Some investors ignore OpenText (TSX:OTEX)(NASDAQ:OTEX) because the company has an S&P credit rating of BB+, which is one notch below investment grade. However, the stock’s long-term performance speaks for itself.
In the last five- and 10-year periods, OpenText stock has greatly outperformed the Canadian market, using iShares S&P/TSX 60 Index Fund (TSX:XIU) as a proxy, and outperformed the NASDAQ.
OTEX data by YCharts – Five-year chart
OTEX data by YCharts – 10-year chart
OpenText’s recent quarterly and full-year results pushed the stock higher. Let’s review the results.
OpenText’s fiscal Q4 results
Here are some key metrics compared to the same period in 2017:
Q4 fiscal 2017 | Q4 fiscal 2018 | Change | |
Total revenues | US$663.6 million | US$754.3 million | 13.7% |
Annual recurring revenues | US$471.4 million | US$534.6 million | 13.4% |
Diluted earnings per share | US$0.60 | US$0.72 | 20% |
Adjusted EBITDA | US$237 million | US$281.8 million | 18.9% |
Operating cash flows | US$102.5 million | US$205.5 million | 100.5% |
OpenText experiences stronger growth in certain quarters.

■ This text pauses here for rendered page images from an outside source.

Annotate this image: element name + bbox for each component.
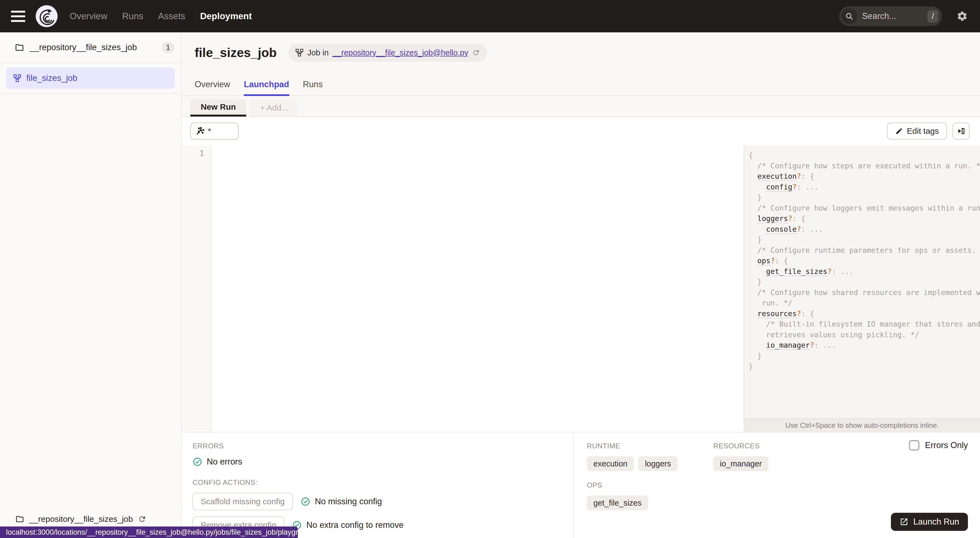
check-circle-icon (301, 497, 310, 506)
job-tabs: OverviewLaunchpadRuns (195, 80, 980, 96)
tab-new-run[interactable]: New Run (190, 99, 246, 116)
run-preview-section: RUNTIME executionloggers OPS get_file_si… (574, 433, 980, 538)
tab-launchpad[interactable]: Launchpad (244, 80, 289, 96)
editor-gutter: 1 (181, 145, 212, 432)
tag-io_manager[interactable]: io_manager (713, 456, 768, 471)
schema-line: ops?: { (749, 256, 980, 266)
schema-line: loggers?: { (749, 213, 980, 224)
folder-icon (15, 43, 24, 52)
launchpad-session-strip: New Run + Add... (181, 96, 980, 117)
search-icon (841, 8, 857, 24)
no-errors-status: No errors (192, 457, 573, 467)
job-context-pill: Job in __repository__file_sizes_job@hell… (288, 44, 487, 62)
nav-item-deployment[interactable]: Deployment (200, 11, 252, 21)
job-graph-icon (13, 74, 21, 82)
nav-item-overview[interactable]: Overview (70, 11, 108, 21)
left-sidebar: __repository__file_sizes_job 1 file_size… (0, 32, 181, 538)
config-action-row: Scaffold missing configNo missing config (192, 493, 573, 510)
sidebar-job-file_sizes_job[interactable]: file_sizes_job (6, 67, 175, 89)
pencil-icon (895, 127, 903, 135)
schema-line: run. */ (749, 298, 980, 309)
job-list: file_sizes_job (0, 63, 181, 94)
nav-item-runs[interactable]: Runs (122, 11, 143, 21)
expand-panel-button[interactable] (953, 123, 970, 140)
tab-overview[interactable]: Overview (195, 80, 230, 96)
schema-line: io_manager?: ... (749, 340, 980, 351)
launch-icon (900, 517, 908, 526)
runtime-group: RUNTIME executionloggers OPS get_file_si… (587, 442, 678, 510)
repo-header[interactable]: __repository__file_sizes_job 1 (0, 32, 181, 63)
bottom-panel: ERRORS No errors CONFIG ACTIONS: Scaffol… (181, 432, 980, 538)
repo-name: __repository__file_sizes_job (30, 43, 137, 53)
tag-loggers[interactable]: loggers (638, 456, 678, 471)
reload-icon[interactable] (472, 49, 480, 56)
job-context-prefix: Job in (307, 48, 328, 57)
op-selector-icon (196, 127, 205, 135)
check-circle-icon (192, 457, 202, 467)
errors-only-checkbox[interactable] (909, 440, 920, 450)
schema-line: } (749, 351, 980, 361)
schema-line: } (749, 277, 980, 287)
page-title: file_sizes_job (195, 45, 277, 60)
status-url-text: localhost:3000/locations/__repository__f… (6, 528, 315, 536)
status-url-bar: localhost:3000/locations/__repository__f… (0, 527, 298, 538)
schema-line: get_file_sizes?: ... (749, 266, 980, 277)
config-actions-label: CONFIG ACTIONS: (192, 478, 573, 487)
reload-repo-icon[interactable] (138, 515, 146, 523)
schema-line: retrieves values using pickling. */ (749, 329, 980, 340)
action-status-text: No extra config to remove (306, 520, 404, 530)
nav-item-assets[interactable]: Assets (158, 11, 185, 21)
schema-line: } (749, 234, 980, 245)
launch-run-button[interactable]: Launch Run (891, 513, 968, 531)
job-header: file_sizes_job Job in __repository__file… (181, 32, 980, 96)
launchpad-toolbar: * Edit tags (181, 117, 980, 145)
schema-code: { /* Configure how steps are executed wi… (744, 145, 980, 418)
tag-execution[interactable]: execution (587, 456, 634, 471)
schema-line: { (749, 150, 980, 161)
resources-label: RESOURCES (713, 442, 768, 450)
editor-split: 1 { /* Configure how steps are executed … (181, 145, 980, 432)
action-status: No missing config (301, 497, 382, 506)
op-selector-input[interactable]: * (190, 123, 239, 140)
tag-get_file_sizes[interactable]: get_file_sizes (587, 495, 648, 510)
ops-tags: get_file_sizes (587, 495, 678, 510)
edit-tags-button[interactable]: Edit tags (887, 123, 947, 140)
search-shortcut-key: / (928, 10, 938, 22)
resources-group: RESOURCES io_manager (713, 442, 768, 510)
config-editor[interactable] (212, 145, 744, 432)
top-nav: OverviewRunsAssetsDeployment Search... / (0, 0, 980, 32)
scaffold-missing-config-button[interactable]: Scaffold missing config (192, 493, 293, 510)
search-input[interactable]: Search... / (839, 6, 942, 26)
line-number: 1 (199, 149, 204, 158)
schema-line: execution?: { (749, 171, 980, 182)
schema-line: resources?: { (749, 309, 980, 319)
settings-gear-icon[interactable] (956, 10, 968, 22)
schema-line: config?: ... (749, 182, 980, 193)
search-placeholder: Search... (862, 11, 923, 21)
schema-line: /* Configure how loggers emit messages w… (749, 203, 980, 213)
errors-only-label: Errors Only (925, 440, 968, 450)
schema-line: /* Configure runtime parameters for ops … (749, 245, 980, 256)
job-graph-icon (295, 49, 304, 57)
errors-only-control: Errors Only (909, 440, 968, 450)
nav-links: OverviewRunsAssetsDeployment (70, 11, 252, 21)
schema-line: /* Configure how steps are executed with… (749, 161, 980, 171)
job-count-badge: 1 (162, 42, 174, 53)
job-name: file_sizes_job (26, 73, 77, 83)
add-session-tab[interactable]: + Add... (251, 99, 298, 116)
config-schema-panel: { /* Configure how steps are executed wi… (744, 145, 980, 432)
play-panel-icon (957, 127, 965, 135)
tab-runs[interactable]: Runs (303, 80, 323, 96)
launch-run-label: Launch Run (913, 517, 959, 527)
sidebar-footer-repo[interactable]: __repository__file_sizes_job (15, 514, 146, 524)
errors-status-text: No errors (207, 457, 242, 467)
folder-icon (15, 515, 24, 524)
dagster-logo-icon[interactable] (35, 2, 59, 30)
menu-icon[interactable] (11, 11, 26, 22)
repo-location-link[interactable]: __repository__file_sizes_job@hello.py (332, 48, 468, 57)
schema-line: } (749, 361, 980, 372)
autocomplete-hint: Use Ctrl+Space to show auto-completions … (744, 418, 980, 432)
runtime-tags: executionloggers (587, 456, 678, 471)
errors-section: ERRORS No errors CONFIG ACTIONS: Scaffol… (181, 433, 573, 538)
resources-tags: io_manager (713, 456, 768, 471)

Thus, it’s better to look at its full-year results for the bigger picture. How did its fiscal 2018 results fare?
OpenText’s fiscal 2018 results
Here are some key metrics compared to the same period in 2017:
Fiscal 2017 | Fiscal 2018 | Change | |
Total revenues | US$2,291.1 million | US$2,815.2 million | 22.9% |
Annual recurring revenues | US$1,686.6 million | US$2,061.5 million | 22.2% |
Diluted earnings per share | US$2.02 | US$2.56 | 26.7% |
Adjusted EBITDA | US$792.5 million | US$1,019.1 million | 28.6% |
Operating cash flows | US$439.3 million | US$709.9 million | 61.6% |
In fiscal 2018, OpenText reached record total revenues and annual recurring revenue of about US$2.8 billion and US$2 billion, respectively.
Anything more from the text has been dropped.